Entre un camion. Une bonne partie de la délégation franchit les grilles. Crise d’hystérie de notre étrange personnage : provocations physiques, hurlements... Un autre camion arrive, une journaliste du Parisien, se faufile à son tour. Le directeur en furie lui fonce dessus en lui hurlant de ressortir. Des grévistes et Olivier Besancenot s’interposent pour la protéger. C’est alors, manifestement à court d’idées, que le directeur feint de façon ridicule d’être bousculé, de tomber et de s’être fait mal (depuis, les gars du centre l’appellent « le footballeur » à son passage dans les ateliers en mimant la scène et il rase les murs !) Il prend quand même neuf jours d’Interruption temporaire de travail (ITT) et porte plainte contre quatre militants de Sud pour violences volontaires aggravées en réunion.
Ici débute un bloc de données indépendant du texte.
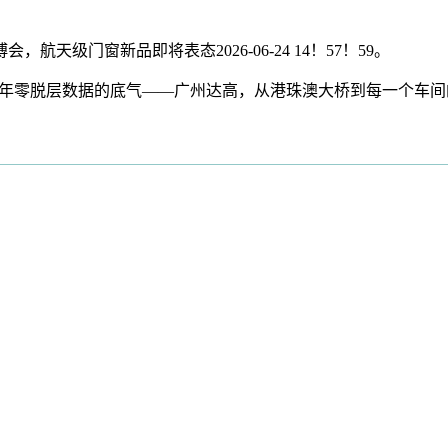
天级门窗新品即将表态2026-06-24 14！57！59。
层数据的底气——广州达高，从港珠澳大桥到每一个车间的持久许诺20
Résultat de cette mascarade : Olivier Besancenot et trois permanents de Sud sont convoqués au commissariat de Nanterre le 20 janvier 2009. Cependant lors de la confrontation avec le directeur du centre qui maintient sa plainte contre eux, ce dernier a bien été obligé de reconnaître qu’il ne pouvait affirmer si l’un des quatre l’avait bousculé ou touché. Sud l’a donc attaqué pour dénonciation calomnieuse et le dossier a été transmis au parquet.
Assignations au Tribunal
Lors d’une de leurs prises de parole quotidiennes pour entraîner d’autres centres courrier, les grévistes décident de se rendre le 30 janvier voir leurs collègues de Nanterre. Ils entrent dans le centre, y effecuent une prise de parole et réussissent à le faire débrayer de façon majoritaire. La Poste assigne illico Sud-PTT-92, quatre permanents syndicaux (trois Sud et un CFTC) et quatre grévistes de Boulogne (dont deux Sud et un CGT) au Tribunal de Grande Instance de Paris le 3 février. Elle invoque l’intrusion dans le centre (alors qu’ils sont tous postiers) et une prétendue entrave à la liberté du travail. Au mépris du droit de grève, elle réclame la levée de tous les préavis de grève déposés par Sud, ainsi que 10 000 € de dommages et intérêts.
Le Juge a débouté La Poste, et a nommé un médiateur, chargé de préparer un protocole de sortie du conflit. Puis La Poste a mis fin à la médiation en prétendant que c’était Sud qui rompait la médiation. Le jugement aura lieu le 5 mars.